Corn Quotes - page 4
No sooner was the Baltic open to our merchants, than corn was bought up there for importation into England; at the same time the continent was glutted with English goods, which, because the supply greatly exceeded the demand, were sold at less than their prime cost, and upon which the foreign governments soon laid new duties...to prevent the ruin of their own manufactures. This might have been a salutary lesson, if nations were ever rendered wise by experience; it might have taught us that, however willing one part of this nation might be to see the other ruined by the free admission of foreign grain, foreign governments would never consent to have their fabrics destroyed by the unrestricted introduction of British goods.
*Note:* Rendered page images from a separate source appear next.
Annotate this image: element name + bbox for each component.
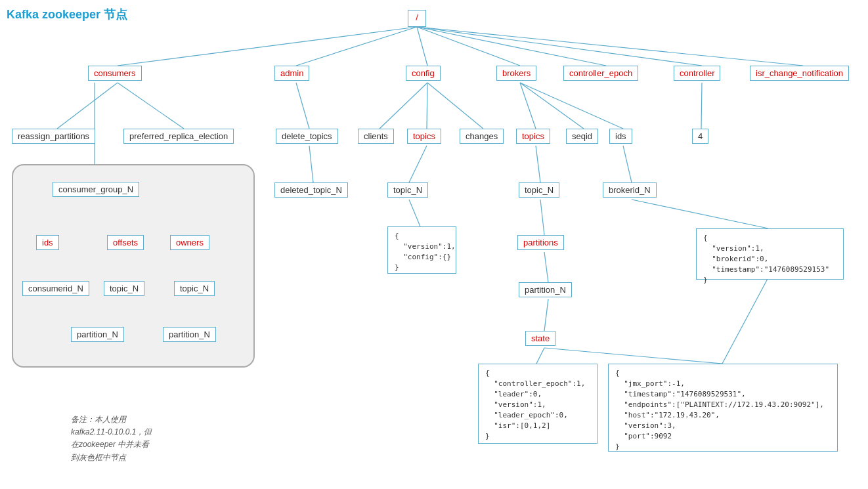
node-consumers: consumers (88, 66, 142, 81)
svg-line-15 (520, 83, 584, 129)
node-offsets-partition-n: partition_N (71, 327, 124, 342)
svg-line-37 (544, 348, 722, 364)
note-text: 备注：本人使用 kafka2.11-0.10.0.1，但 在zookeeper … (71, 414, 152, 464)
node-reassign-partitions: reassign_partitions (12, 129, 95, 144)
svg-line-6 (417, 27, 803, 66)
node-ids: ids (609, 129, 632, 144)
node-isr-change-notification: isr_change_notification (750, 66, 849, 81)
node-delete-topics: delete_topics (276, 129, 338, 144)
svg-line-8 (118, 83, 184, 129)
brokerid-json-text: { "version":1, "brokerid":0, "timestamp"… (703, 233, 836, 286)
svg-line-16 (520, 83, 623, 129)
node-brokers: brokers (496, 66, 536, 81)
node-owners: owners (170, 235, 209, 250)
svg-line-17 (701, 83, 702, 129)
svg-line-21 (623, 146, 632, 182)
svg-line-30 (409, 200, 420, 226)
broker-json-box: { "jmx_port":-1, "timestamp":"1476089529… (608, 364, 838, 452)
node-clients: clients (358, 129, 394, 144)
svg-line-12 (427, 83, 427, 129)
svg-line-3 (417, 27, 520, 66)
node-state: state (525, 331, 555, 346)
node-config: config (406, 66, 441, 81)
node-config-topics: topics (407, 129, 441, 144)
svg-line-5 (417, 27, 702, 66)
svg-line-10 (296, 83, 309, 129)
node-changes: changes (460, 129, 504, 144)
node-partition-n: partition_N (519, 282, 572, 297)
state-json-text: { "controller_epoch":1, "leader":0, "ver… (485, 368, 590, 442)
config-json-text: { "version":1, "config":{} } (395, 231, 449, 273)
node-consumerid-n: consumerid_N (22, 281, 89, 296)
svg-line-35 (632, 200, 768, 228)
svg-line-33 (544, 299, 548, 331)
node-config-topic-n: topic_N (387, 182, 428, 198)
svg-line-1 (296, 27, 417, 66)
svg-line-32 (544, 252, 548, 282)
svg-line-18 (309, 146, 313, 182)
node-offsets-topic-n: topic_N (104, 281, 144, 296)
node-seqid: seqid (566, 129, 598, 144)
svg-line-4 (417, 27, 606, 66)
config-json-box: { "version":1, "config":{} } (387, 226, 456, 274)
node-c-ids: ids (36, 235, 59, 250)
broker-json-text: { "jmx_port":-1, "timestamp":"1476089529… (615, 368, 831, 452)
svg-line-2 (417, 27, 427, 66)
node-controller-epoch: controller_epoch (563, 66, 638, 81)
node-brokers-topic-n: topic_N (519, 182, 559, 198)
svg-line-31 (540, 200, 544, 235)
brokerid-json-box: { "version":1, "brokerid":0, "timestamp"… (696, 228, 844, 280)
node-partitions: partitions (517, 235, 564, 250)
svg-line-0 (118, 27, 417, 66)
node-num4: 4 (692, 129, 708, 144)
state-json-box: { "controller_epoch":1, "leader":0, "ver… (478, 364, 597, 444)
node-consumer-group-n: consumer_group_N (53, 182, 139, 197)
node-brokerid-n: brokerid_N (603, 182, 657, 198)
node-deleted-topic-n: deleted_topic_N (274, 182, 348, 198)
node-admin: admin (274, 66, 309, 81)
page-title: Kafka zookeeper 节点 (7, 7, 127, 22)
node-owners-topic-n: topic_N (174, 281, 215, 296)
svg-line-7 (57, 83, 118, 129)
svg-line-34 (536, 348, 544, 364)
node-preferred-replica-election: preferred_replica_election (123, 129, 234, 144)
svg-line-13 (427, 83, 483, 129)
node-root: / (408, 10, 426, 27)
node-brokers-topics: topics (516, 129, 550, 144)
svg-line-14 (520, 83, 536, 129)
node-offsets: offsets (107, 235, 144, 250)
svg-line-36 (722, 278, 768, 364)
node-owners-partition-n: partition_N (163, 327, 216, 342)
svg-line-19 (409, 146, 427, 182)
svg-line-11 (380, 83, 427, 129)
svg-line-20 (536, 146, 540, 182)
node-controller: controller (674, 66, 720, 81)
It is a sound maxim in politics, whatever it may be in morals, that charity begins at home.
Robert Southey
He (Gauis Gracchus) was a political incendiary. Not only was the hundred years' revolution which dates from him, so far as it was one man's work, the work of Gaius Gracchus, but he was above all the true founder of that terrible civic proletariat flattered and paid by the classes above it, which was through it aggregation in the capital - the natural consequence of the largesses of corn - at once utterly demoralized and made conscious of its power, and which - with its pretensions, sometimes stupid, sometimes knavish, and its talk of the sovereignty of the people - lay like an incubus for five hundred years upon the Roman commonwealth and only perished along with it. And yet again, this greatest of political transgressors was the regenerator of his country. There is scarce a fruitful idea in Roman monarchy, which is not traceable to Gaius Gracchus.
Theodor Mommsen
Well, our forefathers abolished this system [of monopolies]; at a time, too, mark you, when the sign manual of the sovereign had somewhat of a divine sanction and challenged superstitious reverence in the minds of the people. And shall we, the descendants of those men, be found so degenerate, so unworthy of the blood that flows in our veins, so recreant to the very name 'Englishman,' as not to shake off this incubus, laid on as it is by a body of our fellow-citizens? ... We advocate the abolition of the Corn Law because we believe that to be the foster-parent of all other monopolies; and if we destroy that-the parent, the monster monopoly-it will save us the trouble of devouring the rest.
Richard Cobden
With regard to certain other fallacies with which the farmers have been beset, and latterly more so than ever; the farmer has been told that if there was a free trade in corn, wheat would be so cheap, that he would not be able to carry on his farm. He is directed only to look at Dantzic, where corn, he is told, was once selling at 15s. 11d. per quarter, and on this the Essex Protection Society put out their circulars, stating that Dantzic wheat is but 15s. 11d. per quarter, and how would the British farmer contend against this? ...As far as I can obtain information from the books of merchants, the cost of transit from Dantzic, during an average of ten years, may be put down at 10s. 6d. a quarter, including in this, freight, landing, loading, insurance, and other items of every kind. This is the natural protection enjoyed by the farmers of this country.
Richard Cobden
If I were five-and-twenty or thirty, instead of, unhappily, twice that number of years, I would take Adam Smith in hand-I would not go beyond him, I would have no politics in it-I would take Adam Smith in hand, and I would have a League for free trade in Land just as we had a League for free trade in Corn. You will find just the same authority in Adam Smith for the one as for the other; and if it were only taken up as it must be taken up to succeed, not as a political, revolutionary, Radical, Chartist notion, but taken up on politico-economic grounds, the agitation would be certain to succeed; and if you apply free trade in land and to labour too-that is, by getting rid of those abominable restrictions in your parish settlements, and the like-then, I say, the men who do that will have done for England probably more than we have been able to do by making free trade in corn.
Richard Cobden
I have never seen a class so deeply demoralised, so incurably debased by selfishness, so corroded within, so incapable of progress, as the English bourgeoisie; and I mean by this, especially the bourgeoisie proper, particularly the Liberal, Corn Law repealing bourgeoisie. For it nothing exists in this world, except for the sake of money, itself not excluded. It knows no bliss save that of rapid gain, no pain save that of losing gold. In the presence of this avarice and lust of gain, it is not possible for a single human sentiment or opinion to remain untainted.